Omdat de resultaten van potlood-push-ups zo uiteenliepen, werd een onderzoek uitgevoerd door het National Eye Institute bekend als de Convergence Insufficiency Treatment Trial (CITT). Dit was de eerste goed opgezette studie waarin de verschillende behandelingen werden vergeleken. In het 12 weken durende onderzoek werden drie vormen van zichttherapie vergeleken, waarvan twee thuistherapie en één kantoortherapie uitgevoerd door een getrainde therapeut. Uit de studie bleek dat ongeveer 75 procent van degenen die in-office therapie kregen van een getrainde therapeut plus thuisbehandeling, minder en minder ernstige symptomen rapporteerden die verband hielden met lezen en ander dichtbij het werk in vergelijking met personen die alleen thuis visie therapie hadden. Het is een feit dat u zich geen zorgen hoeft te maken.

Andere behandelingen

Een speciale kracht die beelden beweegt, wordt prisma genoemd en kan in een lenzenvloeistofrecept worden gestopt. Prisma zorgt ervoor dat de beelden worden verplaatst, zodat een persoon met convergentie-insufficiëntie niet zoveel hoeft te convergeren, dit geneest de aandoening niet, maar lost wel veel symptomen op. Het probleem met prisma is dat sommige mensen zich eraan kunnen aanpassen. Als resultaat moet een grotere hoeveelheid prisma worden voorgeschreven om hetzelfde effect te bereiken.

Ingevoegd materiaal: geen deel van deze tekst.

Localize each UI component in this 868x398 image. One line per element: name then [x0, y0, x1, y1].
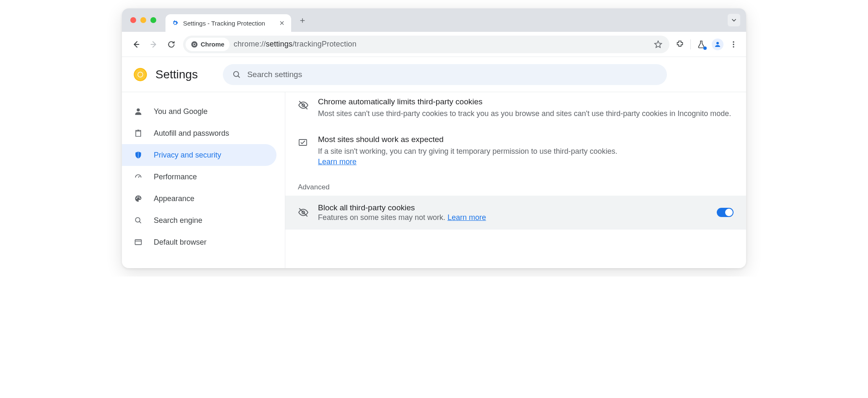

Chirurgie is meestal het laatste redmiddel voor convergentie-insufficiëntie, omdat de aandoening zo goed reageert op zichttherapie.

Een woord van Verywell

Onderschat niet de invloed die een aandoening zoals convergentie-insufficiëntie kan hebben op het leesvermogen, de concentratie, het begrip en het onderwijs van een kind of jonge volwassene. Als een kind in de klas handelt, kan dit te wijten zijn aan een visusprobleem, zoals convergentie-insufficiëntie. Ouders moeten weten dat convergentie-insufficiëntie tal van symptomen kan veroorzaken die het moeilijk te lezen en te begrijpen maken. Artsen hebben nu echter bewijs dat op kantoor gebaseerde zichttherapie met een getrainde therapeut plus versterking van de thuistherapie de aandoening kan behandelen en de symptomen kan elimineren.